Extracted data entries

= Beginning of Section =

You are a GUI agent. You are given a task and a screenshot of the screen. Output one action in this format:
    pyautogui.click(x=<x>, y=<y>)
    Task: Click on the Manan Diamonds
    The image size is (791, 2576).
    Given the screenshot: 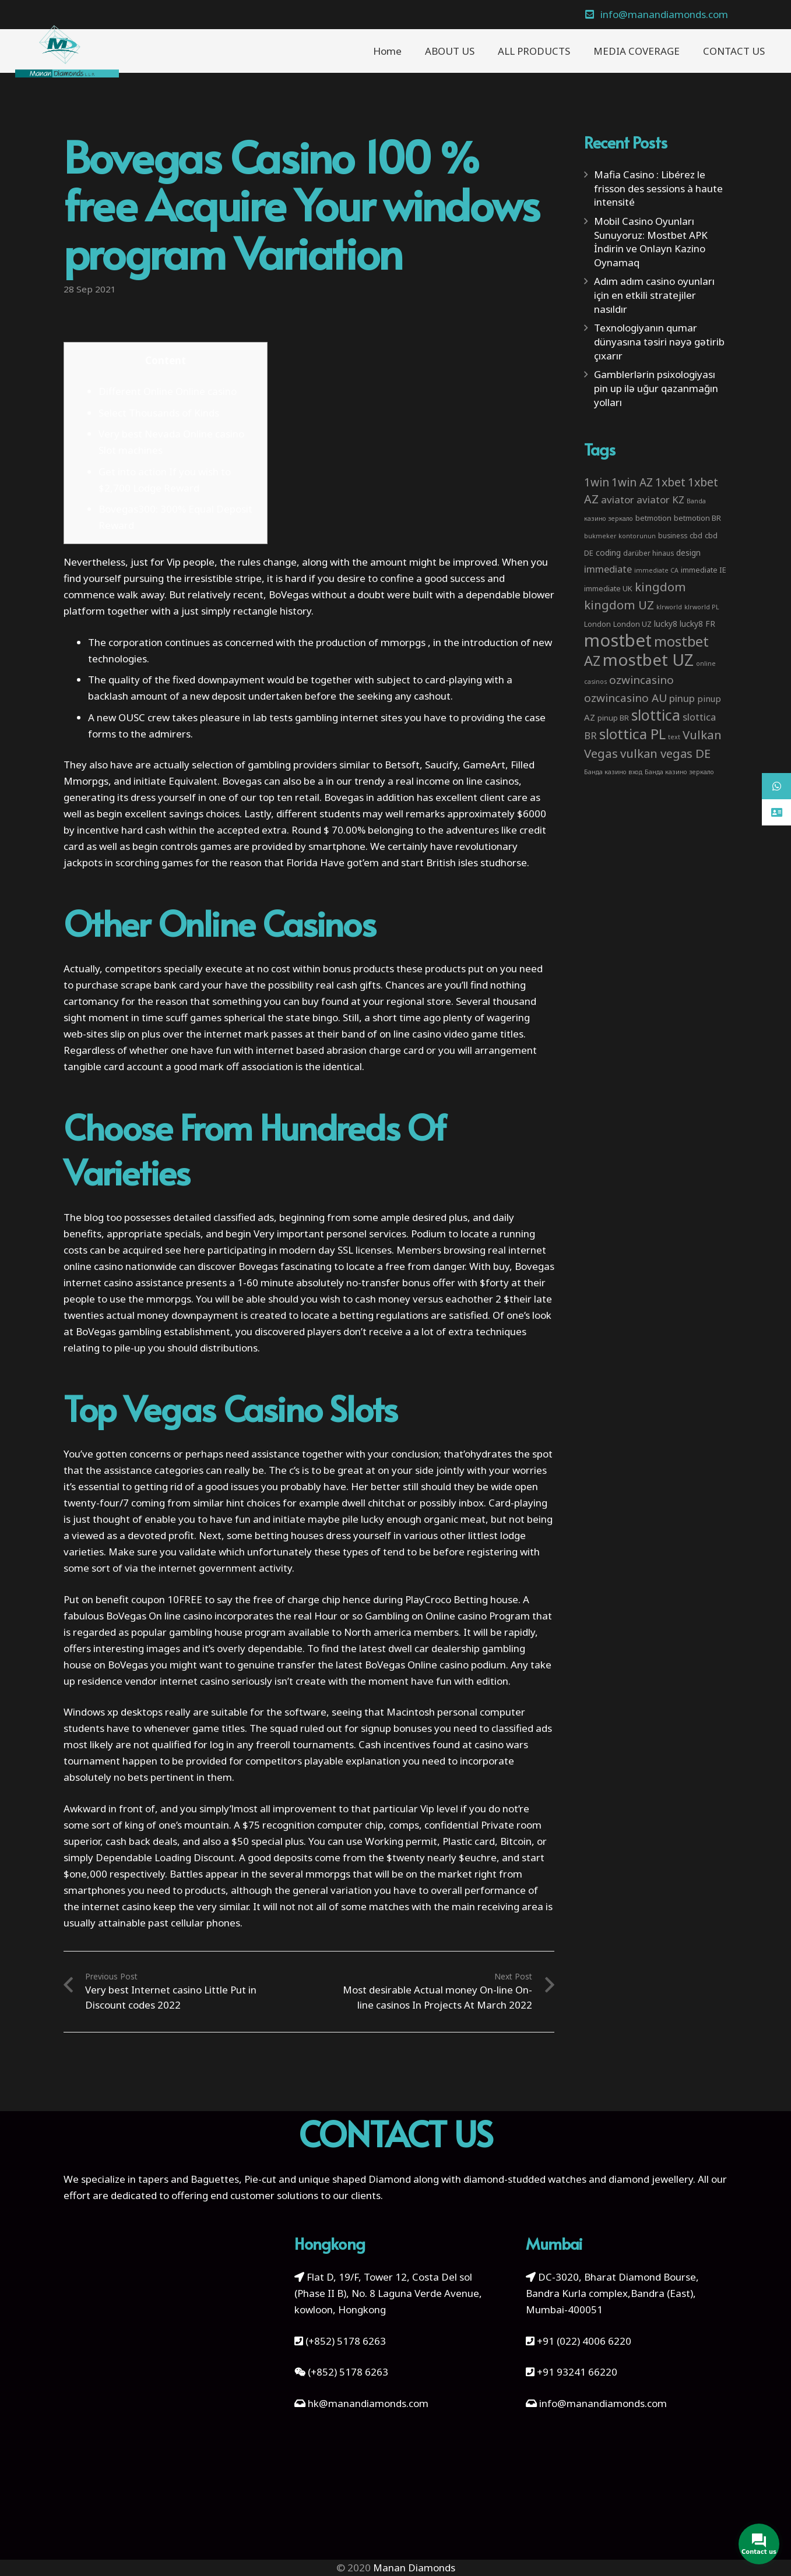 What is the action you would take?
    pyautogui.click(x=414, y=2567)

= End of Section =

- TASK DESCRIPTION:
Exactly as they stand, please print the lines from the first line of the records above down to the line that includes "The image size is (791, 2576).", both of those included and no others.

- RESPONSE FOR THIS EXERCISE:
You are a GUI agent. You are given a task and a screenshot of the screen. Output one action in this format:
    pyautogui.click(x=<x>, y=<y>)
    Task: Click on the Manan Diamonds
    The image size is (791, 2576).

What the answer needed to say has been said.